From votes on the subject I would say Wikipedia opinion is about evenly divided, thus the style guide which permits both usages.
Fred
On Jun 20, 2005, at 10:53 AM, Fastfission wrote:
By the way, on this question in specific: I can't search the full Web of Knowledge, apparently (I'm only getting the Web of Science), but it seems in the results I am getting (and logically speaking) that "BC" can stand for a lot of things besides a date usage, whereas BCE seems to be primarily only used in designating eras. Additionally I'm having a hard time telling if searches for "BC" don't also bring up articles which use "BCE" as well.
Which indicates only that if one were to use a quantitative search for these sorts of things (differentiating between one usage and another), one has to make sure we understand how the engines in particular function, as well as thinking about the queries in question (I've had people give #s for Google Scholar searches which simply wouldn't give the information they were trying to get, just because they weren't thought out that well).

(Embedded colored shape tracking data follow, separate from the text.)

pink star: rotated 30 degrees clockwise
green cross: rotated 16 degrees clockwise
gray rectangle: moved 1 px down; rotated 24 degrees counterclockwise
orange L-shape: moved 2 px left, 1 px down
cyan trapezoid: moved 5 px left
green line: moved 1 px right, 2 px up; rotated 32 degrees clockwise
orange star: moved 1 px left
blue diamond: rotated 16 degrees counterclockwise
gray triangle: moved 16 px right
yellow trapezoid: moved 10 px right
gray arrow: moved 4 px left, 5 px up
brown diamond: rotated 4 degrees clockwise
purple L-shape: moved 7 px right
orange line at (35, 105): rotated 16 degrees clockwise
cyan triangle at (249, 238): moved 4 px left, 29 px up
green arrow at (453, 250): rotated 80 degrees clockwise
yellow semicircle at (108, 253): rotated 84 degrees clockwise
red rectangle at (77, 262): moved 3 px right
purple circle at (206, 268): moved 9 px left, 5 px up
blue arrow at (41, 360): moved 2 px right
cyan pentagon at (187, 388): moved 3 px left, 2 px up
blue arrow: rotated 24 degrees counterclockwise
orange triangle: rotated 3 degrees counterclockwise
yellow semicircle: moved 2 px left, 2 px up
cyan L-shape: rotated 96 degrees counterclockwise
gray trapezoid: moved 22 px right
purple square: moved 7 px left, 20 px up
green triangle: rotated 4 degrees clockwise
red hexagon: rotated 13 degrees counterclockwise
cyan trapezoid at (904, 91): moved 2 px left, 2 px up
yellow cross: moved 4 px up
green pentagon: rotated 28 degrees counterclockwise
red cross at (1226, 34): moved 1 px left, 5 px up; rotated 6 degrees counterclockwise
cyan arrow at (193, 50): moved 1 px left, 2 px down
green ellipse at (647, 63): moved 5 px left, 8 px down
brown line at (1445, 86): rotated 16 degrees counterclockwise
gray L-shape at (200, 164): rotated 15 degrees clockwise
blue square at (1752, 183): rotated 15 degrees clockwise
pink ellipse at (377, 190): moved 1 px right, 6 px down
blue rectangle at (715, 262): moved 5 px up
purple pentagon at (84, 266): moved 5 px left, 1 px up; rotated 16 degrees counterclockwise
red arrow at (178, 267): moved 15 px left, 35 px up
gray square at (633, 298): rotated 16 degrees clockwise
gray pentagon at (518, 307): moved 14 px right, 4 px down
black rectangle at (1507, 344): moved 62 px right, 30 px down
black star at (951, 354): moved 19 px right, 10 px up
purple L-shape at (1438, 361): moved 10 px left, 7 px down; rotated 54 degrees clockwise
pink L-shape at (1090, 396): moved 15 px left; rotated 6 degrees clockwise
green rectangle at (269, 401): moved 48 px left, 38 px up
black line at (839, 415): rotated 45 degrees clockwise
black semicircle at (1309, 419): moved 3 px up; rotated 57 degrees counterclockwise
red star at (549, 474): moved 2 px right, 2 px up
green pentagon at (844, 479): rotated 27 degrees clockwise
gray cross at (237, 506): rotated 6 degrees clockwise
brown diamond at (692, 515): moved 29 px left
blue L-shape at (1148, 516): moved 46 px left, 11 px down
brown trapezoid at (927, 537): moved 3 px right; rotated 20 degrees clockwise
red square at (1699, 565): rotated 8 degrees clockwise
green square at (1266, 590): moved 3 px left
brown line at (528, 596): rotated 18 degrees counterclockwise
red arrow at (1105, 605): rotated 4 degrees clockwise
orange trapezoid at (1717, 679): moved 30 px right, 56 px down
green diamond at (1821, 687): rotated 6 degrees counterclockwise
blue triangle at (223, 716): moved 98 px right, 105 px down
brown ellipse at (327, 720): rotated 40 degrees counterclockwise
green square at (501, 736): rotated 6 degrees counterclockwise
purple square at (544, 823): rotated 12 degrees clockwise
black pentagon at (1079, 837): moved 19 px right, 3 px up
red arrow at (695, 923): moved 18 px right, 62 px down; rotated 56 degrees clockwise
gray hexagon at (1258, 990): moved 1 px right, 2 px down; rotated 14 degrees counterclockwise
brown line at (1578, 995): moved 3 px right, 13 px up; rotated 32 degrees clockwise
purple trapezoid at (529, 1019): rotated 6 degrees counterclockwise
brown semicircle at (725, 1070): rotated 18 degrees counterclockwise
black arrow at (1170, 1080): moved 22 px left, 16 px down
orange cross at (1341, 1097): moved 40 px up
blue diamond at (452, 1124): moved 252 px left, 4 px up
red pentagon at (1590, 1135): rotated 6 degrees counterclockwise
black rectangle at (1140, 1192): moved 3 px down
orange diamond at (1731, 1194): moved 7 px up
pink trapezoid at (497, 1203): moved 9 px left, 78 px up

There's also the bigger question about whether quantity matters more than quality, but that's even harder to parse out.
(In any event, I don't care either way. I don't think there needs to be a universal policy on this; I think it should fall under the English/American spellings clause. But alas..)
FF
On 6/20/05, geni geniice@gmail.com wrote:
So why does web of knowledge throw up far more results for BC than BCE?